[DNM] Performance changes to reduce false sharing - for discussion. by joemario · Pull Request #9431 · ceph/ceph

joemario · 2016-06-01T22:27:27Z

This commit demonstrates the benefit of reducing cacheline contention, in two ways:

Align classes and contended hot data members.
Demonstrate how expensive OpTracker::_mark_event can be.

This commit is not to be checked in as-is.
Although I am not a Ceph developer, I have been able to realize worthwhile performance gains from these changes. Ben England and I would like to share these findings at a upcoming weekly Ceph performance meeting.

1) First is aligning classes and contended hot data members. 2) Demonstrate the expense OpTracker::_mark_event can be, and discuss opportunities.

liewegas · 2017-03-28T18:25:09Z

@joemario I'd would love to resurrect this and get the simple changes (e.g., cacheline alignements) into mergeable patches...

bengland2 · 2017-03-28T23:06:12Z

I went back and found the presentation (because Mark indexed all the recordings, thank you Mark).

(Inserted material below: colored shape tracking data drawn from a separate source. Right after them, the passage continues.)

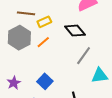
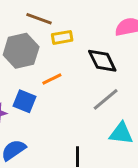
orange line: (43, 42) -> (52, 79), moved
blue square: (45, 81) -> (25, 101), moved, turned -35

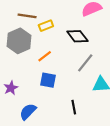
blue square: (25, 101) -> (48, 80), moved

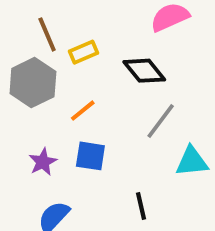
brown line: (27, 16) -> (47, 34), turned 60
purple star: (11, 88) -> (43, 162), moved

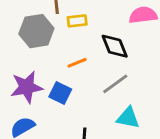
orange line: (83, 111) -> (77, 63), moved
purple star: (43, 162) -> (27, 87), size x1.6

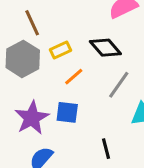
yellow rectangle: (77, 21) -> (61, 50), moved

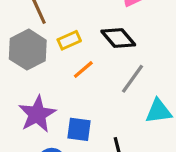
blue square: (67, 112) -> (79, 129), moved

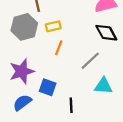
black diamond: (118, 38) -> (106, 33), moved
orange line: (83, 69) -> (59, 48), turned -40

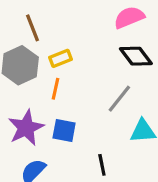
orange line: (59, 48) -> (55, 89), moved
blue square: (48, 87) -> (64, 131), moved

https://bluejeans.com/playback/s/ha97eh8zOC5OPKy63VBWM1XSIDCAs6UVV8dWWhu04RyvrRjOuEG13JZ6dEpOiczK
(use Chrome to play)

slides at:
http://people.redhat.com/jmario/ceph/false-sharing_findings.odp

Joe's primary finding was that the C++ iostream class usage in Ceph's logging code was the primary cause of cacheline contention, or "false sharing". Joe's PR was there so he could present an analysis of exactly where the problem was in the Ceph code, and was admittedly not ready to be pulled in as is. But a huge part of the work of performance optimization is analysis and Joe did just about all that was needed there IMHO. Is there a Ceph developer who could help? This probably needs to be broken up into commit(s) to remove the iostream problem and commit(s) to add the cacheline alignment to Ceph data structures. IMHO optimizations like this are extremely relevant to help Ceph keep up with faster storage and networks.

joemario · 2017-03-31T15:58:43Z

Sage: To follow up on Ben's reply earlier, here are the performance opportunities I saw: * The biggest slowdown I saw was from using the slow stringstream objects in the default logging path. It showed up mostly under mark_event(). I understand some Ceph benchmarking turns off the default logging in /etc/ceph/ceph.conf. Fixing this stringstream cost should get you most of the performance that you get by disabling that default logging. One of the C++ developers looked at that Ceph code and came up with ideas for how to replace stringstream. * The next biggest item was fixing the cpu cacheline false sharing. The PoC patches I submitted last year show how easy some of those are to fix. Although I saw only a 1-3% speedup in my small "1-disk/2-osd" setup, the speedup should be larger in a larger cpu-bound ceph setup. It will also be larger once the above stringstream problem is fixed. I'd be more than happy to work with someone to reprofile Ceph on a larger installation for false sharing and to show them all the source code locations that need to be modified. (I'm not a Ceph developer and don't want to take the time to learn the Ceph patch testing and submission process). Let me know if anyone is interested in working with me on this, and if you want me to connect you to the C++ compiler developer for his ideas on removing the stringstring slowdown. He's happy to consult. Joe

…

----- Original Message -----

From: "Sage Weil" ***@***.***> To: "ceph/ceph" ***@***.***> Cc: "joemario" ***@***.***>, "Mention" ***@***.***> Sent: Tuesday, March 28, 2017 2:25:26 PM Subject: Re: [ceph/ceph] [DNM] Performance changes to reduce false sharing - for discussion. (#9431) @joemario I'd would love to resurrect this and get the simple changes (e.g., cacheline alignements) into mergeable patches... — You are receiving this because you were mentioned. Reply to this email directly, view it on GitHub , or mute the thread .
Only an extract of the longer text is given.